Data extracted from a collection
──────────
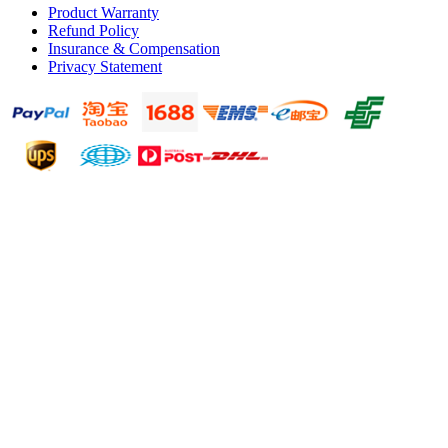
Product Warranty
Refund Policy
Insurance & Compensation
Privacy Statement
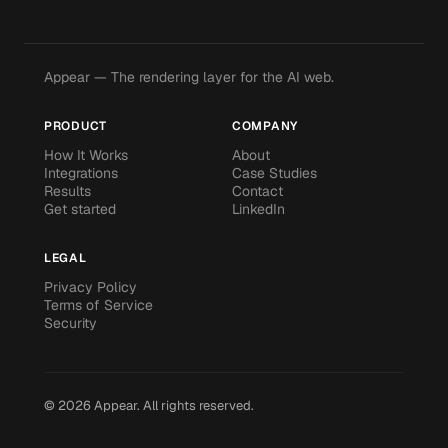
Appear — The rendering layer for the AI web.
PRODUCT
COMPANY
How It Works
About
Integrations
Case Studies
Results
Contact
Get started
LinkedIn
LEGAL
Privacy Policy
Terms of Service
Security
©
2026
Appear.
All rights reserved.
──────────
Repeat the records word for word. Any picture in them should be left out.

Product Warranty
Refund Policy
Insurance & Compensation
Privacy Statement
Appear — The rendering layer for the AI web.
PRODUCT
COMPANY
How It Works
About
Integrations
Case Studies
Results
Contact
Get started
LinkedIn
LEGAL
Privacy Policy
Terms of Service
Security
©
2026
Appear.
All rights reserved.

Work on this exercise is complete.